Dr. Lewitter was followed by Kate Dollard, a teacher from Cambridge Rindge and Latin School (CRLS), who was selected to be one of the first participants in a nationwide educational program called Access Excellence, sponsored by Genentech, Inc., of California. Ms. Dollard explained that Access Excellence offers high school teachers an opportunity to keep in touch with colleagues, scientists and critical sources of new scientific information through an on-line network.

Special features include an activities exchange and monthly seminars on hot topics in biology. Through Access Excellence, Ms. Dollard and her students are collaborating on a water quality research project with high school classes in Montana and Ohio. "In addition to learning how to test river water, my students have learned a great deal about other parts of the country," Ms. Dollard told the Whitehead group. "For example, my Cambridge students were amazed when the students in Bell Fontaine, OH, told them about festivities on Tractor Day."

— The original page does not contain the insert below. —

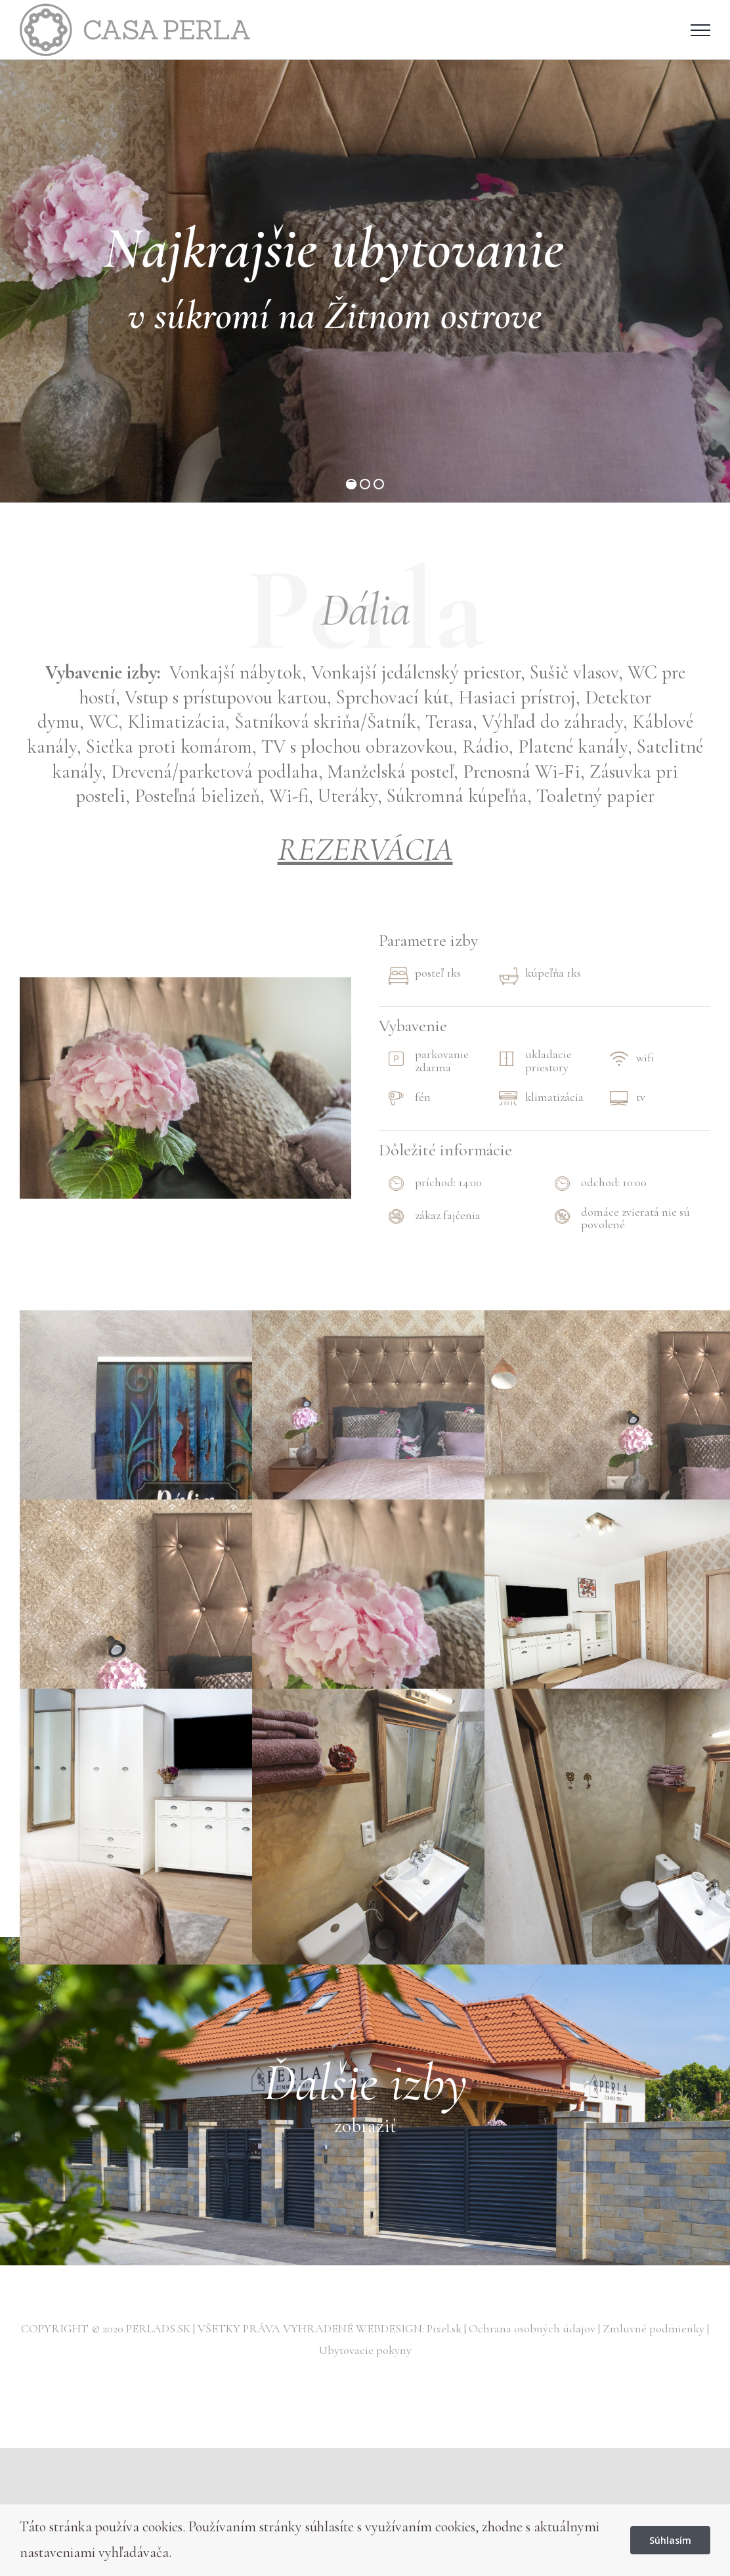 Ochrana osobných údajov (533, 2328)
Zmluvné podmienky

Ms. Dollard and her colleague Maureen Havern at CRLS also described a one-semester course called "Designer Genes" that they developed to teach students about the revolution in human genetics and its implications for society. The Cambridge teachers shared laboratories created for the course and explained how they incorporated information from the monthly Whitehead teacher program.

Another presenter, Don Bockler, a biology teacher at Arlington High School, used a game to help students understand the origins of antigen-specific immunity. He explained how students take on the roles of T-cells, B-cells and other key players in the immune system, communicating with cytokines (growth factors) that are actually different types of candy. Boston teachers Ed Keane from John D. O'Bryant High School and Marion Sweeney from West Roxbury High School described two very different exercises: an assay for enzymatic activity in plants and a special program designed to teach students about the spread of AIDS. Other presenters included Susan Offner of Milton High School, Kathleen Rusilas of Malden High School, Mary Splaine of CRLS, and Agnes Hayes of Plymouth North High School.

The "Strategy Session: New Tools and Instructional Techniques for the Classroom," was co-hosted by Dr. Melanie Barron, science coordinator of the Cambridge Public Schools, and Denise Lintner, coordinator of the Whitehead Partnership for Science Education. As in past years, the teachers brought a number of guests to the final session, including their principals; colleagues interested in joining the Whitehead Partnership program; Dr. Patrick Murphy, deputy superintendent of the Cambridge Public Schools, and Ann Hamadeh, program director for Citywide Science, representing the superintendent of schools in Boston. In addition to HHMI, other sponsors of the 1994-95 Whitehead Partnership for Science Education included The Millipore Foundation, the Harold Whitworth Pierce Charitable Trust and VWR Scientific, Inc.

A version of this article appeared in MIT Tech Talk on June 7, 1995.